Department of the Environment, Water, Heritage and the Arts logo
Department of the Environment, Water, Heritage and the Arts home page

Archived media releases and speeches


Much of the material listed on these archived web pages has been superseded, or served a particular purpose at a particular time. It may contain references to activities or policies that have no current application. Many archived documents may link to web pages that have moved or no longer exist, or may refer to other documents that are no longer available.

Media Release
Minister for the Environment and Heritage
Dr David Kemp

23 October 2002

Kelvin Wrong Again - We're Still in the Trading Game

Claims by Labor's Environment spokesman, Kelvin Thomson, that new European Union legislation changes the rules for trading of carbon credits are wrong.

The international rules for the trading of carbon into Kyoto Protocol countries have been known since last November when the Seventh Conference of the Parties to the United Nations Framework Convention on Climate Change met in Marrakesh.

Carbon trading markets in countries that ratify the Kyoto Protocol will be formally closed to carbon credits generated within countries not ratifying the Protocol, a position that was known and weighed up in the overall assessment of where Australia's interests stood on the matter of the Kyoto Protocol.

However, under the Kyoto rules, Australian businesses can still earn carbon credits by initiating abatement projects in developing countries through the Clean Development Mechanism of the Protocol.

The Howard Government is currently engaged in a dialogue with business to examine how we can maximise their involvement in these types of projects and promote Australia's greenhouse technologies and expertise.

Australia also continues to attract foreign investment in forest plantations, as both carbon and economic assets. Just last week, a Japanese power company Kansai announced investment in WA's oil mallee plantings. Over a 20 year period the 1000 hectares of Kansai plantings would absorb approximately 860,000 tonnes of CO2.

The Government is continuing to develop and invest funding in domestic programs to meet the target agreed to at Kyoto of limiting greenhouse emissions to 108% of 1990 levels over the period 2008 - 2012 and is acting on the need for Australia to focus upon the longer term.

It is clear that Australia has more to lose by ratifying the Protocol in its current form than it would gain by joining it. The Protocol is not an effective global treaty as it excludes 75% of world greenhouse emissions. The Howard Government has consistently stressed that to be effective, a global response to climate change that includes participation by all major emitters of greenhouse gases is needed.

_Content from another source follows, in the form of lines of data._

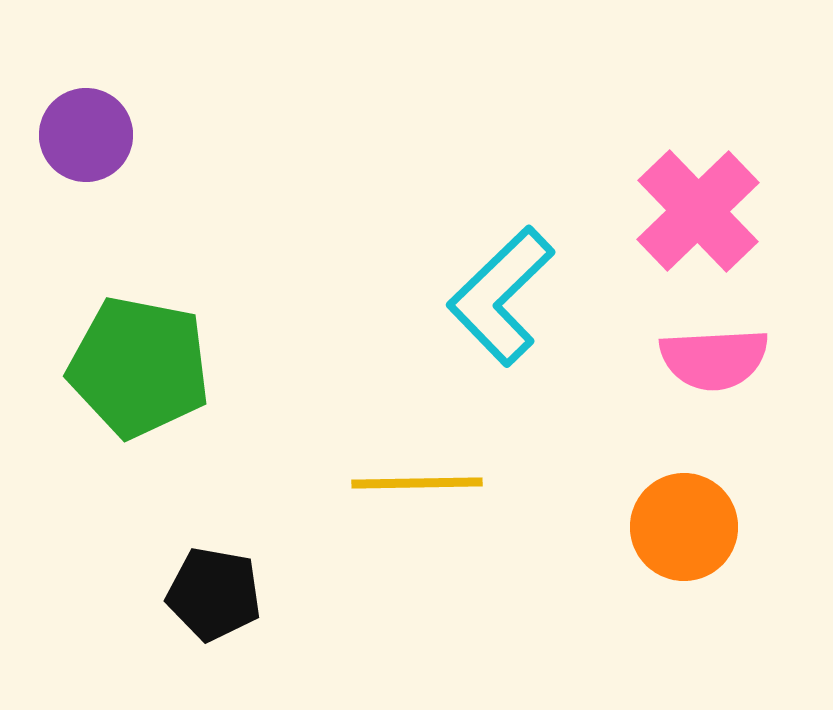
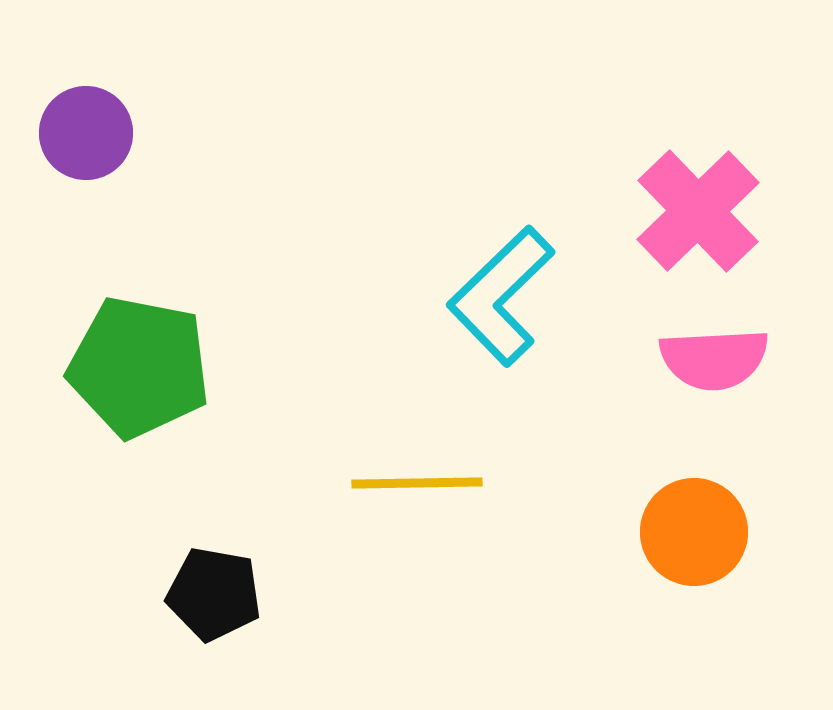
purple circle: moved 2 px up
orange circle: moved 10 px right, 5 px down
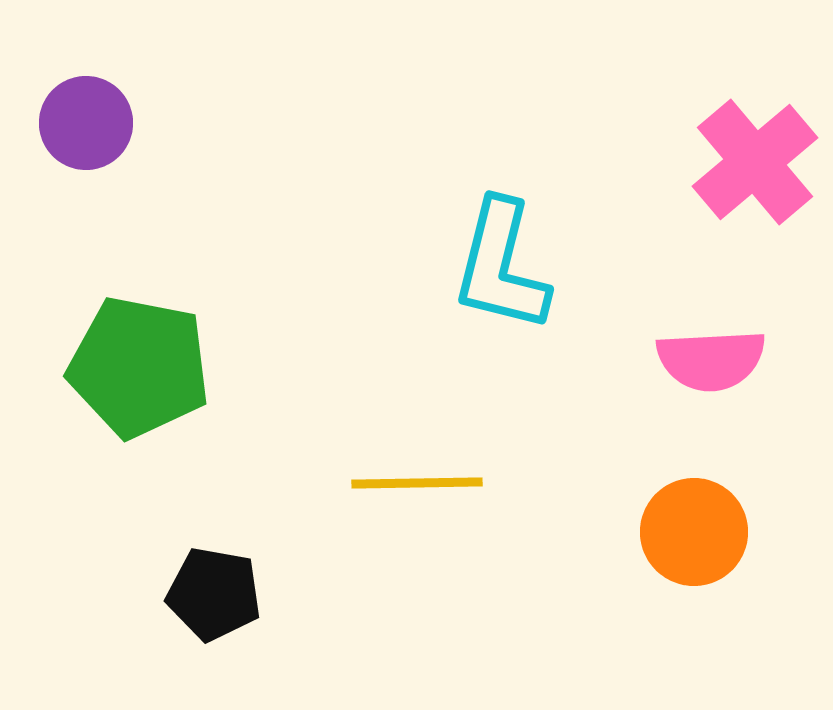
purple circle: moved 10 px up
pink cross: moved 57 px right, 49 px up; rotated 4 degrees clockwise
cyan L-shape: moved 30 px up; rotated 32 degrees counterclockwise
pink semicircle: moved 3 px left, 1 px down
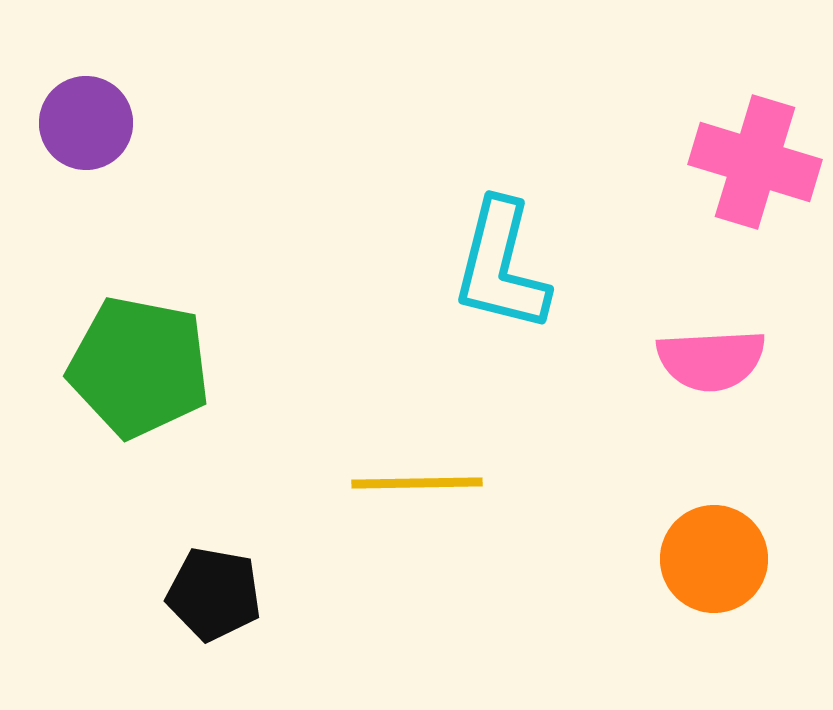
pink cross: rotated 33 degrees counterclockwise
orange circle: moved 20 px right, 27 px down
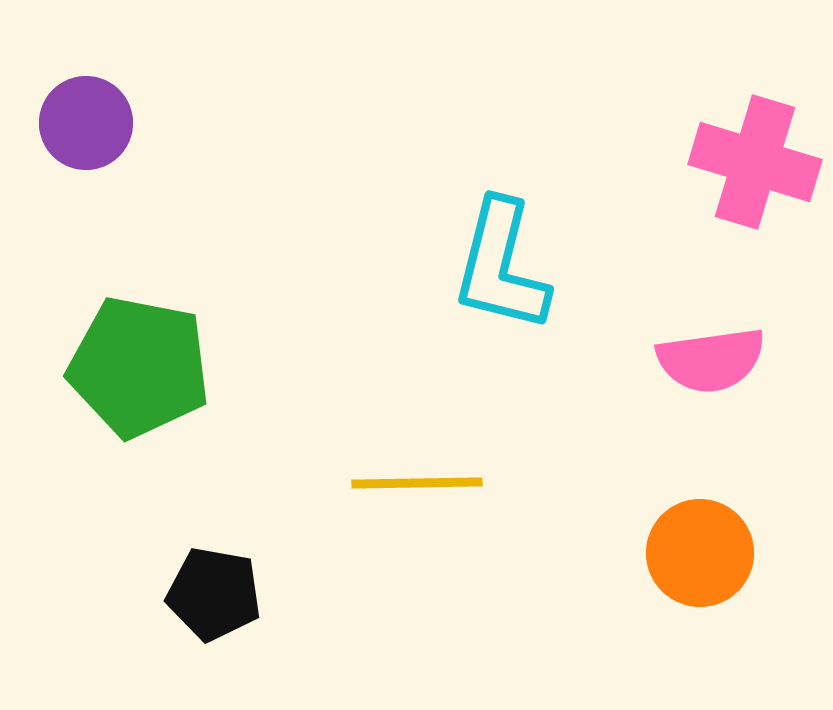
pink semicircle: rotated 5 degrees counterclockwise
orange circle: moved 14 px left, 6 px up
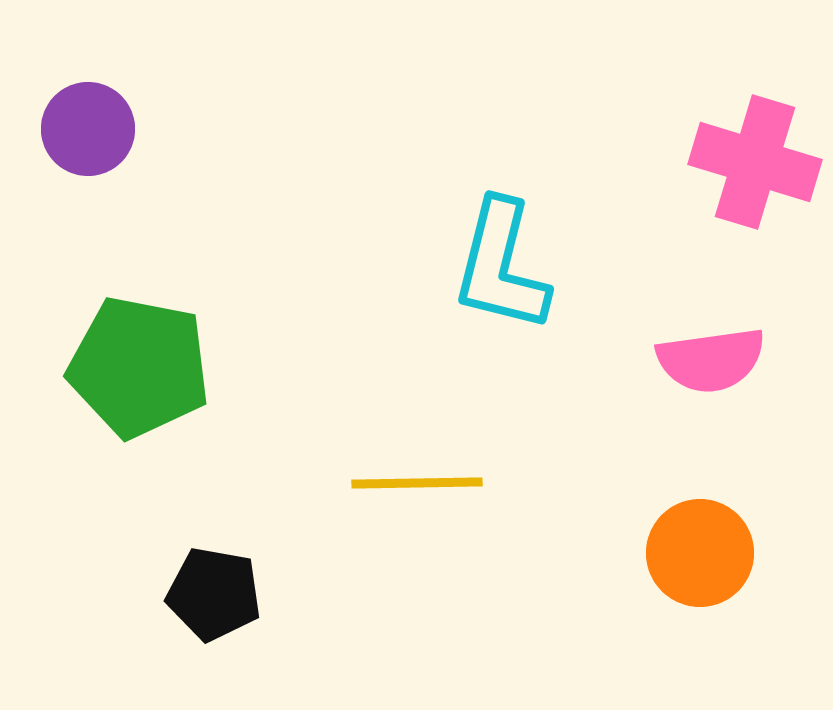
purple circle: moved 2 px right, 6 px down
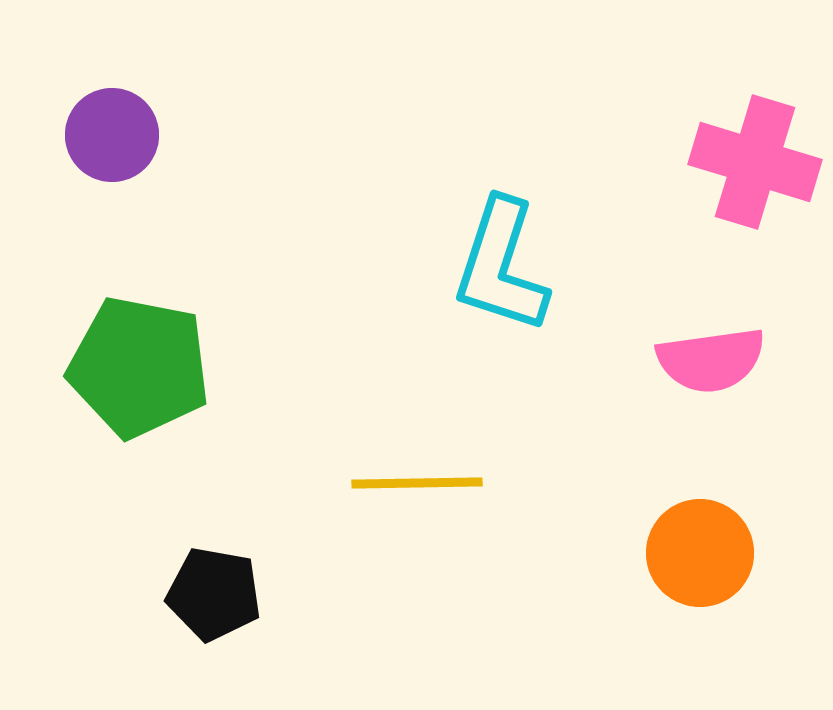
purple circle: moved 24 px right, 6 px down
cyan L-shape: rotated 4 degrees clockwise
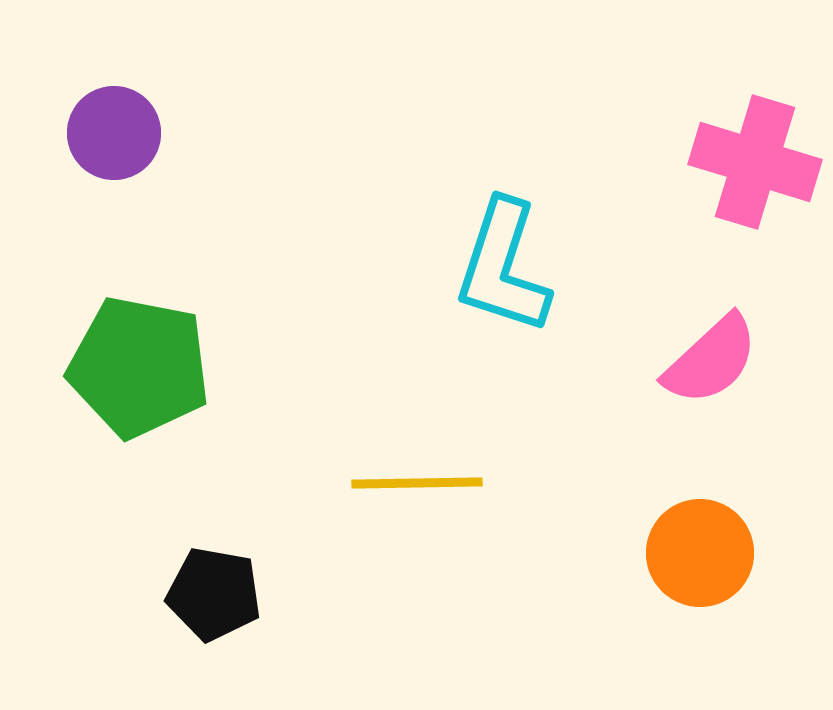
purple circle: moved 2 px right, 2 px up
cyan L-shape: moved 2 px right, 1 px down
pink semicircle: rotated 35 degrees counterclockwise
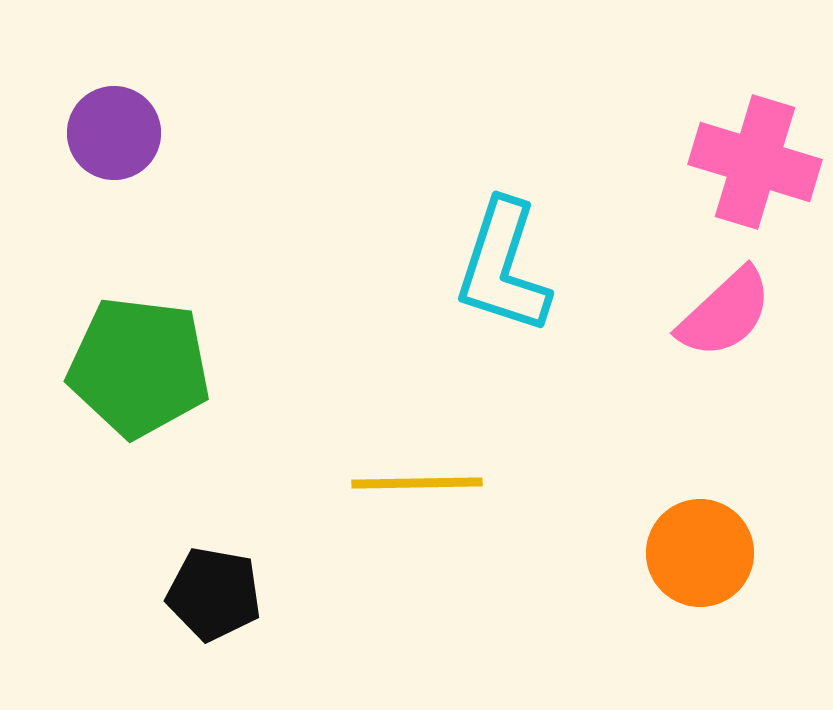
pink semicircle: moved 14 px right, 47 px up
green pentagon: rotated 4 degrees counterclockwise
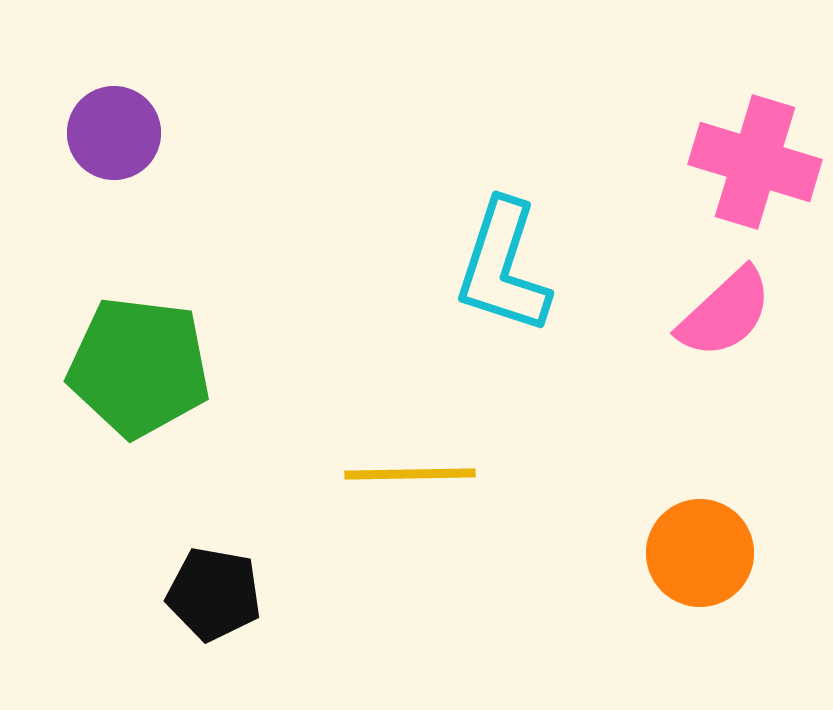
yellow line: moved 7 px left, 9 px up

Should Australia abandon its requirements for a more comprehensive global response, it would send a signal to investors that Australia is prepared to expose itself to binding legal commitments that could in the future impose costs not faced by our major regional trading partners and competitors.

European countries don't face this dilemma. Most of their trade is with other European countries - all of whom share those commitments. European countries, therefore, will suffer no competitive disadvantage by ratifying. Thus, the European Parliament is putting in place legislation that will create a domestic carbon emissions trading system as part of implementing the Kyoto Protocol.

In the case of Australia, however, investors would see ratification as a sign that if they support industries and projects in our country they could face uncertain and costly penalties that they would not face elsewhere in the region. Their investments would be directed accordingly.

For Australia this is not a trivial matter. Foreign direct investment in greenhouse intensive industries such as natural gas, alumina and aluminium production, coal and metals processing is of great significance to our economy. These Australian industries are also very clean and any shift of these activities to countries with lower environmental standards would paradoxically increase global greenhouse emissions.

Australia is at the forefront of efforts by nations to reduce emissions of greenhouse gases with the Commonwealth investing almost $1 billion to fight greenhouse. By the end of this decade, we will deliver about 60 million tonnes annually in emissions reductions, forming a strong platform on which to develop Australia's longer-term strategy.

Labor, by contrast, will do nothing to reduce greenhouse gases in our atmosphere. Just last week, in the Cunningham by-election campaign, it warned voters that effective greenhouse abatement would cost jobs.

Labor promises to ratify Kyoto - and then it will wash its hands. Ratifying in itself, will produce not one gram of abatement - it takes hard work, which is completely beyond the ALP.